WorldDirector: Building Controllable World Simulators with Persistent Dynamic Memory
中文标题: WorldDirector:构建具备持久动态记忆的可控世界模拟器
英文摘要
WorldDirector is a controllable video world model framework that explicitly decouples semantic motion orchestration from visual generation. It uses a large language model to coordinate 3D object trajectories and camera movements, then employs these trajectories as control signals for a video generator. This design ensures strict physical consistency, stable appearance, and persistent memory of dynamic objects—maintaining their exact visual identity even when they re-enter a scene after long occlusions. The framework supports unrestrained viewpoint exploration and can synthesize complex, extended events with high controllability.
中文摘要
WorldDirector 是一个可控的视频世界模型框架,首次明确将语义运动编排与视觉生成过程解耦。它利用大语言模型协调三维物体轨迹与相机运动,并将这些编排好的轨迹作为视频生成的控制信号。这样的设计保证了严格的物理一致性和外观稳定性,并实现持久的动态物体记忆——即使物体长时间离开视野后再次进入场景,其精确的视觉身份也能得以保留。该框架支持不受限制的视角探索,能够合成高可控性的复杂、长时间事件。
关键要点
Decouples semantic motion orchestration (via LLM-driven 3D trajectories) from visual generation, preserving physical logic and appearance stability.

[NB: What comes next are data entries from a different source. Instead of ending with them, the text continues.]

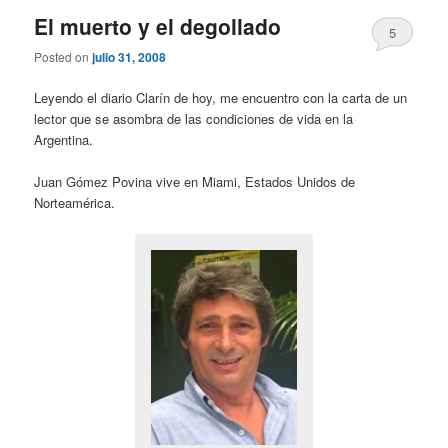
El muerto y el degollado
5
Posted on
julio 31, 2008
Leyendo el diario Clarín de hoy, me encuentro con la carta de un
lector que se asombra de las condiciones de vida en la
Argentina.
Juan Gómez Povina vive en Miami, Estados Unidos de
Norteamérica.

将语义运动编排(通过大模型驱动的3D轨迹)与视觉生成解耦,确保物理逻辑和外观稳定性。
Achieves persistent dynamic object memory, maintaining exact visual identities after objects leave and re-enter the scene.
实现持久动态物体记忆,物体离开视野再返回后仍保持精确的视觉身份。
Enables unrestricted viewpoint exploration through coordinated camera movement control.
通过协调的相机运动控制,支持不受限制的视角探索。
Demonstrates synthesis of complex, extended events with high controllability, overcoming limitations of previous world models.
展示了高可控的复杂长时间事件合成,突破了以往世界模型的局限。